==== Source data ====

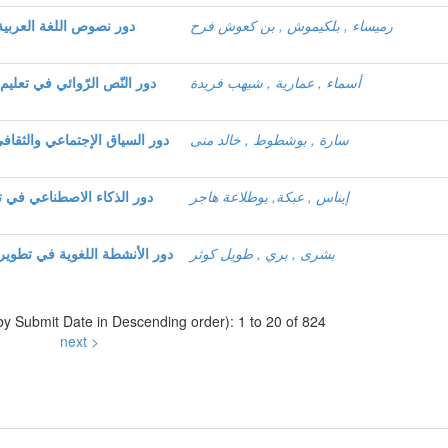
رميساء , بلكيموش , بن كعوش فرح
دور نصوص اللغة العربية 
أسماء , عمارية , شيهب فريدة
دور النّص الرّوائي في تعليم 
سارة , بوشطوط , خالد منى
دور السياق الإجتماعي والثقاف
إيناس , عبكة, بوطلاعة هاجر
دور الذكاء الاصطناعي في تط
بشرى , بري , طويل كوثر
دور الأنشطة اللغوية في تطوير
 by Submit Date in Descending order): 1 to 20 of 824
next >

====
==== Source data ====

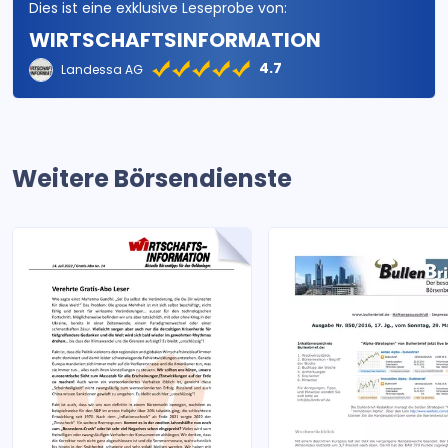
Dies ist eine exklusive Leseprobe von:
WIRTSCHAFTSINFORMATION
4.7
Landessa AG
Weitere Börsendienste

====
==== Source data ====

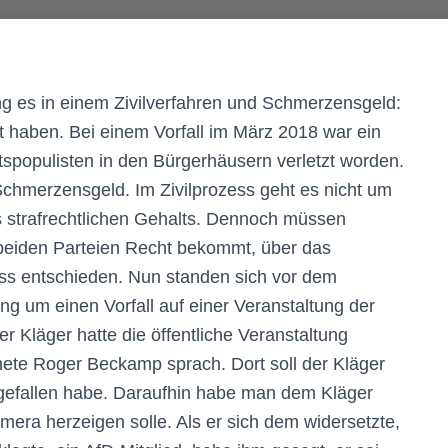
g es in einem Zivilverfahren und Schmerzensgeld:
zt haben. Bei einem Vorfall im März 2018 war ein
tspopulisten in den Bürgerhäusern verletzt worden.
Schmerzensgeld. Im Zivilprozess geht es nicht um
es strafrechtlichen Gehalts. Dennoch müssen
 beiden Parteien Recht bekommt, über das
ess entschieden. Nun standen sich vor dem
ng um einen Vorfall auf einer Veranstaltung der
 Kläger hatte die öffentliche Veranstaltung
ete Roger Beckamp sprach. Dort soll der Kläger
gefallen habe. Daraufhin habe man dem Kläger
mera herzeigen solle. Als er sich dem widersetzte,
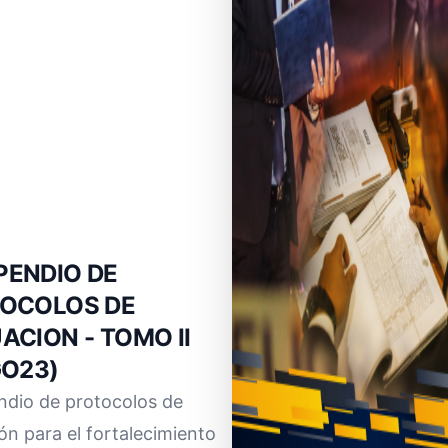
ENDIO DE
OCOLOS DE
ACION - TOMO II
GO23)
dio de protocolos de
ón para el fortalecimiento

====

_Problem to work on_
Print exactly the lines above that run from the one with "tspopulisten in den" to the one with "ón para el fortalecimiento", both included. No pictures.

_Solution to this problem_
tspopulisten in den Bürgerhäusern verletzt worden.
Schmerzensgeld. Im Zivilprozess geht es nicht um
es strafrechtlichen Gehalts. Dennoch müssen
 beiden Parteien Recht bekommt, über das
ess entschieden. Nun standen sich vor dem
ng um einen Vorfall auf einer Veranstaltung der
 Kläger hatte die öffentliche Veranstaltung
ete Roger Beckamp sprach. Dort soll der Kläger
gefallen habe. Daraufhin habe man dem Kläger
mera herzeigen solle. Als er sich dem widersetzte,
ENDIO DE
OCOLOS DE
ACION - TOMO II
GO23)
dio de protocolos de
ón para el fortalecimiento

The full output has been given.